*WHAT THE TASK ASKS:* Give back the records below verbatim, please, but without a single image.

Extracted data entries:
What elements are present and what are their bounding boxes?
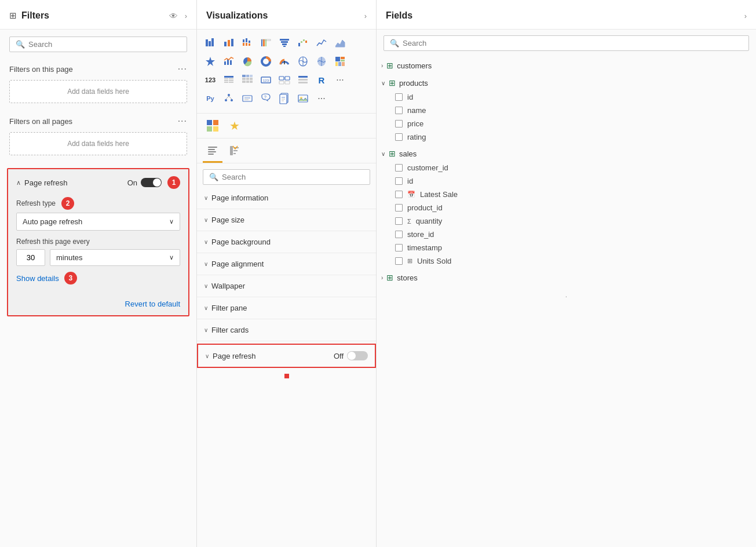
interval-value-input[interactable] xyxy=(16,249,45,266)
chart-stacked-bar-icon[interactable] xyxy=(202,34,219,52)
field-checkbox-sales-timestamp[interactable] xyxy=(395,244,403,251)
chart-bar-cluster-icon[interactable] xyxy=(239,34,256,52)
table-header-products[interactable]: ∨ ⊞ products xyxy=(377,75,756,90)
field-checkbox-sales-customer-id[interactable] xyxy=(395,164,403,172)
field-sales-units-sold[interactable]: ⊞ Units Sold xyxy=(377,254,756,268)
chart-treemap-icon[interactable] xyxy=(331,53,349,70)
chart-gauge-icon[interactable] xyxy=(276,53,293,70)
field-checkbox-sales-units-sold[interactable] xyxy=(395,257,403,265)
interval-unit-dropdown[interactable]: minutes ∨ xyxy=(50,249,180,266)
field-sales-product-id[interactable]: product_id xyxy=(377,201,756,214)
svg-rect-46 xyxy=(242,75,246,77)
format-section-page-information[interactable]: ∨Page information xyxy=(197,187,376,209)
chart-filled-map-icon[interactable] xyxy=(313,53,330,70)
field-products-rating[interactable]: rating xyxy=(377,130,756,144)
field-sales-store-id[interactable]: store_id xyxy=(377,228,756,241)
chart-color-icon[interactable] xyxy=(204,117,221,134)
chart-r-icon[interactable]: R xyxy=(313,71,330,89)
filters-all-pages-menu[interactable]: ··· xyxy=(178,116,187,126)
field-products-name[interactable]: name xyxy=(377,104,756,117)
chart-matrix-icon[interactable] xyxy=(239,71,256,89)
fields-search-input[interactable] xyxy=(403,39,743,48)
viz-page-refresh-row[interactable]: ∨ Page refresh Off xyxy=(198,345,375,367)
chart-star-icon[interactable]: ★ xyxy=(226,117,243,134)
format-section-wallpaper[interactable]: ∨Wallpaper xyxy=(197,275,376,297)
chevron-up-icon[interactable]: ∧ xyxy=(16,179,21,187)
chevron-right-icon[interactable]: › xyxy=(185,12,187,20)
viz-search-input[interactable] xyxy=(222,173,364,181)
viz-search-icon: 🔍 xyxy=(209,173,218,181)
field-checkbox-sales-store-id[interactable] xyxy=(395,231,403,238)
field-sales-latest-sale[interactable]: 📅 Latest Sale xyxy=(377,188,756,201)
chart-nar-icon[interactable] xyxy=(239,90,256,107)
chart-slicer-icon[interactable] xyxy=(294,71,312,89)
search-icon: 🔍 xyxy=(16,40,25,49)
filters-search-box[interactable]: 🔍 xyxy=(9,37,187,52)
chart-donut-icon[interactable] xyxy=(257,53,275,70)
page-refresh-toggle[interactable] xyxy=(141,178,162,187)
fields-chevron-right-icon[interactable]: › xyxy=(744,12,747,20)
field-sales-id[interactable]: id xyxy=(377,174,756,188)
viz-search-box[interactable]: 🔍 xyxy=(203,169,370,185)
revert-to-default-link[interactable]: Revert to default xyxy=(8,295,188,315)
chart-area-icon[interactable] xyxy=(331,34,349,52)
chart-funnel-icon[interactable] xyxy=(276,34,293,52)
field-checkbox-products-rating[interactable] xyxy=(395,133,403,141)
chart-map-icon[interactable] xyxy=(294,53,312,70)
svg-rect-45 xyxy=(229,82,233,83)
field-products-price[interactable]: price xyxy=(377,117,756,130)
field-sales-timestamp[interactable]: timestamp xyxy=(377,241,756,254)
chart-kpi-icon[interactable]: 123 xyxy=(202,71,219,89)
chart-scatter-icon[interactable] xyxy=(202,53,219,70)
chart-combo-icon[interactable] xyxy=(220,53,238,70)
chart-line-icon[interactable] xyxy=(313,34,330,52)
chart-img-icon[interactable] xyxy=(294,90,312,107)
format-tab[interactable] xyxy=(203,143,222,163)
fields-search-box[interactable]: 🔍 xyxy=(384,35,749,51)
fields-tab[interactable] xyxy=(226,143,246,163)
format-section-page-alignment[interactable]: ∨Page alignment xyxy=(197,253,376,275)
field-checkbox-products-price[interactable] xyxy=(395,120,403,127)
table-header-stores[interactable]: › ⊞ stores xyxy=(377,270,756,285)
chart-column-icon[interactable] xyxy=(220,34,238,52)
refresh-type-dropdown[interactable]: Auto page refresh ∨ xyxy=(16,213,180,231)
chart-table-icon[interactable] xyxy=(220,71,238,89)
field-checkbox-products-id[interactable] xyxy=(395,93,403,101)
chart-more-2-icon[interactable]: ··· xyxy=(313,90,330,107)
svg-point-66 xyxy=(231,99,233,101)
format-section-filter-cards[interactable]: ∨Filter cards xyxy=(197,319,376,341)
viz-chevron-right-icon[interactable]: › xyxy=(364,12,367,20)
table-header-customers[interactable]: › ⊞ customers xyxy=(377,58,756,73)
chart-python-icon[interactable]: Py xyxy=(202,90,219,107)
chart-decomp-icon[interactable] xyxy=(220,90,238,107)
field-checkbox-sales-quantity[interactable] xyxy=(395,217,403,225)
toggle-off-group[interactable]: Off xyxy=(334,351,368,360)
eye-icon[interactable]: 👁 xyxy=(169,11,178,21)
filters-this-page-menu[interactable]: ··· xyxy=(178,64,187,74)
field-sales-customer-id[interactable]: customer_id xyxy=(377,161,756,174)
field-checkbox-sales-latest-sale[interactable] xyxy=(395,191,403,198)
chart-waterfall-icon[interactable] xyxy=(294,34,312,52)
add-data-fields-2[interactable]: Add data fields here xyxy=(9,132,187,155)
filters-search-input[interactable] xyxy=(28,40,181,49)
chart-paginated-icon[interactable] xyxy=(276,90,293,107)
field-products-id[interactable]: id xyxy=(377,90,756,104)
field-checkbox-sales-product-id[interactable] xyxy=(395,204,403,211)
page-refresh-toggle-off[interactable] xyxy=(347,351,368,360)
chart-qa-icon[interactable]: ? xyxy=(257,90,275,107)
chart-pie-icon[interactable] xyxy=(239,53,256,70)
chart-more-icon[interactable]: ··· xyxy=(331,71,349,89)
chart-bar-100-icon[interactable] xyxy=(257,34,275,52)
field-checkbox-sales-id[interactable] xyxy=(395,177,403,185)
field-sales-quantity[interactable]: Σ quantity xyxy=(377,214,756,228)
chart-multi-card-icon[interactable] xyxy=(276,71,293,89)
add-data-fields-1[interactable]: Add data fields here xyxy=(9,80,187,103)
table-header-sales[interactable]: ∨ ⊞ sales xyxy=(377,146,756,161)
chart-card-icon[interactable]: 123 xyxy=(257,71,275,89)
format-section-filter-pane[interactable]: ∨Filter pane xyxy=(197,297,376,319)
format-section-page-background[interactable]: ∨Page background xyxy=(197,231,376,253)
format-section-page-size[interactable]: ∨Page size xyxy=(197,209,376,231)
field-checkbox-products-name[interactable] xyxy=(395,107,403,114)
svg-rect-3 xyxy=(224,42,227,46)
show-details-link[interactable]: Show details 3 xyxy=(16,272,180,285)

*PROBLEM SOLUTION:*
What elements are present and what are their bounding boxes?
interval-value-input[interactable] xyxy=(16,249,45,266)
chart-stacked-bar-icon[interactable] xyxy=(202,34,219,52)
field-checkbox-sales-timestamp[interactable] xyxy=(395,244,403,251)
chart-bar-cluster-icon[interactable] xyxy=(239,34,256,52)
table-header-products[interactable]: ∨ ⊞ products xyxy=(377,75,756,90)
field-checkbox-sales-customer-id[interactable] xyxy=(395,164,403,172)
field-sales-units-sold[interactable]: ⊞ Units Sold xyxy=(377,254,756,268)
chart-treemap-icon[interactable] xyxy=(331,53,349,70)
chart-gauge-icon[interactable] xyxy=(276,53,293,70)
field-checkbox-sales-units-sold[interactable] xyxy=(395,257,403,265)
interval-unit-dropdown[interactable]: minutes ∨ xyxy=(50,249,180,266)
field-sales-product-id[interactable]: product_id xyxy=(377,201,756,214)
svg-rect-46 xyxy=(242,75,246,77)
format-section-page-information[interactable]: ∨Page information xyxy=(197,187,376,209)
chart-filled-map-icon[interactable] xyxy=(313,53,330,70)
field-products-rating[interactable]: rating xyxy=(377,130,756,144)
field-sales-store-id[interactable]: store_id xyxy=(377,228,756,241)
chart-color-icon[interactable] xyxy=(204,117,221,134)
chart-r-icon[interactable]: R xyxy=(313,71,330,89)
filters-all-pages-menu[interactable]: ··· xyxy=(178,116,187,126)
field-products-name[interactable]: name xyxy=(377,104,756,117)
chart-matrix-icon[interactable] xyxy=(239,71,256,89)
fields-search-input[interactable] xyxy=(403,39,743,48)
viz-page-refresh-row[interactable]: ∨ Page refresh Off xyxy=(198,345,375,367)
chart-star-icon[interactable]: ★ xyxy=(226,117,243,134)
format-section-wallpaper[interactable]: ∨Wallpaper xyxy=(197,275,376,297)
chevron-up-icon[interactable]: ∧ xyxy=(16,179,21,187)
chevron-right-icon[interactable]: › xyxy=(185,12,187,20)
viz-search-input[interactable] xyxy=(222,173,364,181)
viz-search-icon: 🔍 xyxy=(209,173,218,181)
field-checkbox-sales-store-id[interactable] xyxy=(395,231,403,238)
field-sales-latest-sale[interactable]: 📅 Latest Sale xyxy=(377,188,756,201)
chart-nar-icon[interactable] xyxy=(239,90,256,107)
chart-slicer-icon[interactable] xyxy=(294,71,312,89)
search-icon: 🔍 xyxy=(16,40,25,49)
filters-search-box[interactable]: 🔍 xyxy=(9,37,187,52)
chart-donut-icon[interactable] xyxy=(257,53,275,70)
page-refresh-toggle[interactable] xyxy=(141,178,162,187)
fields-chevron-right-icon[interactable]: › xyxy=(744,12,747,20)
field-sales-id[interactable]: id xyxy=(377,174,756,188)
viz-search-box[interactable]: 🔍 xyxy=(203,169,370,185)
revert-to-default-link[interactable]: Revert to default xyxy=(8,295,188,315)
chart-area-icon[interactable] xyxy=(331,34,349,52)
chart-funnel-icon[interactable] xyxy=(276,34,293,52)
field-checkbox-products-rating[interactable] xyxy=(395,133,403,141)
chart-map-icon[interactable] xyxy=(294,53,312,70)
svg-rect-45 xyxy=(229,82,233,83)
field-products-price[interactable]: price xyxy=(377,117,756,130)
field-sales-timestamp[interactable]: timestamp xyxy=(377,241,756,254)
chart-kpi-icon[interactable]: 123 xyxy=(202,71,219,89)
chart-scatter-icon[interactable] xyxy=(202,53,219,70)
chart-combo-icon[interactable] xyxy=(220,53,238,70)
chart-line-icon[interactable] xyxy=(313,34,330,52)
chart-img-icon[interactable] xyxy=(294,90,312,107)
format-tab[interactable] xyxy=(203,143,222,163)
fields-search-box[interactable]: 🔍 xyxy=(384,35,749,51)
fields-tab[interactable] xyxy=(226,143,246,163)
format-section-page-alignment[interactable]: ∨Page alignment xyxy=(197,253,376,275)
field-checkbox-products-price[interactable] xyxy=(395,120,403,127)
table-header-stores[interactable]: › ⊞ stores xyxy=(377,270,756,285)
chart-column-icon[interactable] xyxy=(220,34,238,52)
refresh-type-dropdown[interactable]: Auto page refresh ∨ xyxy=(16,213,180,231)
chart-table-icon[interactable] xyxy=(220,71,238,89)
field-checkbox-products-id[interactable] xyxy=(395,93,403,101)
chart-more-2-icon[interactable]: ··· xyxy=(313,90,330,107)
svg-point-66 xyxy=(231,99,233,101)
format-section-filter-cards[interactable]: ∨Filter cards xyxy=(197,319,376,341)
viz-chevron-right-icon[interactable]: › xyxy=(364,12,367,20)
table-header-customers[interactable]: › ⊞ customers xyxy=(377,58,756,73)
chart-python-icon[interactable]: Py xyxy=(202,90,219,107)
chart-decomp-icon[interactable] xyxy=(220,90,238,107)
field-checkbox-sales-quantity[interactable] xyxy=(395,217,403,225)
toggle-off-group[interactable]: Off xyxy=(334,351,368,360)
eye-icon[interactable]: 👁 xyxy=(169,11,178,21)
filters-this-page-menu[interactable]: ··· xyxy=(178,64,187,74)
field-sales-customer-id[interactable]: customer_id xyxy=(377,161,756,174)
field-checkbox-sales-latest-sale[interactable] xyxy=(395,191,403,198)
chart-waterfall-icon[interactable] xyxy=(294,34,312,52)
add-data-fields-2[interactable]: Add data fields here xyxy=(9,132,187,155)
filters-search-input[interactable] xyxy=(28,40,181,49)
chart-paginated-icon[interactable] xyxy=(276,90,293,107)
field-products-id[interactable]: id xyxy=(377,90,756,104)
field-checkbox-sales-product-id[interactable] xyxy=(395,204,403,211)
page-refresh-toggle-off[interactable] xyxy=(347,351,368,360)
chart-qa-icon[interactable]: ? xyxy=(257,90,275,107)
chart-pie-icon[interactable] xyxy=(239,53,256,70)
chart-more-icon[interactable]: ··· xyxy=(331,71,349,89)
chart-bar-100-icon[interactable] xyxy=(257,34,275,52)
field-checkbox-sales-id[interactable] xyxy=(395,177,403,185)
field-sales-quantity[interactable]: Σ quantity xyxy=(377,214,756,228)
chart-multi-card-icon[interactable] xyxy=(276,71,293,89)
add-data-fields-1[interactable]: Add data fields here xyxy=(9,80,187,103)
table-header-sales[interactable]: ∨ ⊞ sales xyxy=(377,146,756,161)
chart-card-icon[interactable]: 123 xyxy=(257,71,275,89)
format-section-filter-pane[interactable]: ∨Filter pane xyxy=(197,297,376,319)
format-section-page-background[interactable]: ∨Page background xyxy=(197,231,376,253)
format-section-page-size[interactable]: ∨Page size xyxy=(197,209,376,231)
field-checkbox-products-name[interactable] xyxy=(395,107,403,114)
svg-rect-3 xyxy=(224,42,227,46)
show-details-link[interactable]: Show details 3 xyxy=(16,272,180,285)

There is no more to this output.